BY JESSICA MONZO, Staff Writer
Everyone knows the generic saying that the elderly have about “youngsters”. “Back in my day…” “When I was your age…” “You kids and your fancy technology…”. How much of a difference is there between today’s millennials and the generations that came before us? Social interactions are probably the biggest difference.
Today’s millennials interact with each other differently because of the recent advancements in technology. Technology continues to make it easier every day to interact with each other within seconds. Between 4G phone networks, social media, and texting, we now communicate faster now than ever, but we also have less face-to-face interactions. Less face-to-face interactions could also lead to more social anxiety and social awkwardness due to the convenience of having more time to reply to messages, and thinking about the benefits of consequences of what to say.
Justine Harman from Elle.com wrote an article called “How Social Media is Ruining My Social Skills”. In her article, she is quoted as saying “For all of its many merits, social media is making even the most well-adjusted of us just a tad bit creepier. I can’t keep track of how many times I’ve asked a question I already knew the answer to.” In a web video interview by Alena Hall, from Huffington post, Harman says social media is “the death of an actual civilized conversations” and that “we can feel it inside, that something’s wrong.”
When did this reliance on a textualized social interaction begin being a problem? It’s difficult to tell since the social anxiety and awkwardness has never been an obvious problem.
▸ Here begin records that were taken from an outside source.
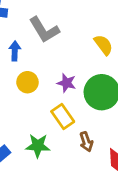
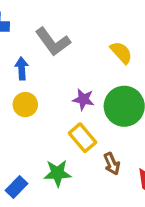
yellow circle: (27, 82) -> (25, 105), moved

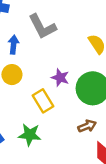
yellow rectangle: (83, 138) -> (43, 101), moved
brown arrow: (112, 164) -> (87, 126), moved, turned -96

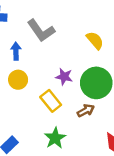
brown arrow: (87, 126) -> (86, 111), moved
green star: (30, 135) -> (55, 138), moved, turned -30

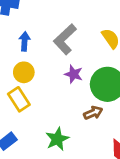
gray L-shape: (41, 31) -> (65, 39), moved, turned 76
yellow rectangle: (51, 101) -> (19, 99), moved

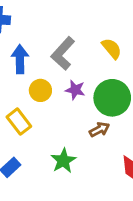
blue arrow: (25, 41) -> (20, 59), size x1.4
yellow circle: (24, 72) -> (40, 90), moved

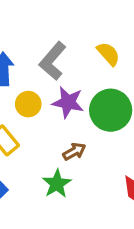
purple star: (75, 90) -> (68, 102), size x1.4
brown arrow: (99, 129) -> (74, 151), moved

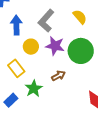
green star: (57, 184) -> (34, 89), moved

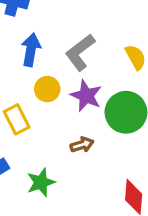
green star: (34, 89) -> (41, 182), moved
It seems that we, as social beings, adapted our way of socializing in a negative way without being fully conscious of it. Now, when we break a phone or are not able to pay our phone bills, we freak out because we are addicted to these tiny handheld screens, and the social security they give us. They are now habit and a way of life, whereas 10 years ago, we only had very basic phones, primarily used for phone calls, and not everyone felt the need to have one.
Now, when someone doesn’t use a cell phone, or social media, they are viewed as “odd” or “different”, just because they are not addicted to distanced, computerized social interactions. Another issue is that it’s very difficult to tell if these technological interactions are genuine or not. Also, it is easy to take a textual conversation out of context. For example, if a person simply replies “Ok” in text, the other party may feel as though this reply was short or contrite, whereas the person who sent said text may just be busy, or not know what else to reply.
So what can we do about this socially awkward situation? Well, some have come up with a game where if you go to a restaurant with friends or family, everyone puts their phones upside down in a stack, and whoever reaches for their phone first, has to pick up the check. Maybe we should start limiting our time on our phones by not having them in reach as easily as we do now. Ladies, leave your phones in your purses more often. Gentleman, put your phones in your pockets and trying not to look at them every 10 minutes. Maybe if we try to get back to the physical world now, we can prevent so much social awkwardness in future generations.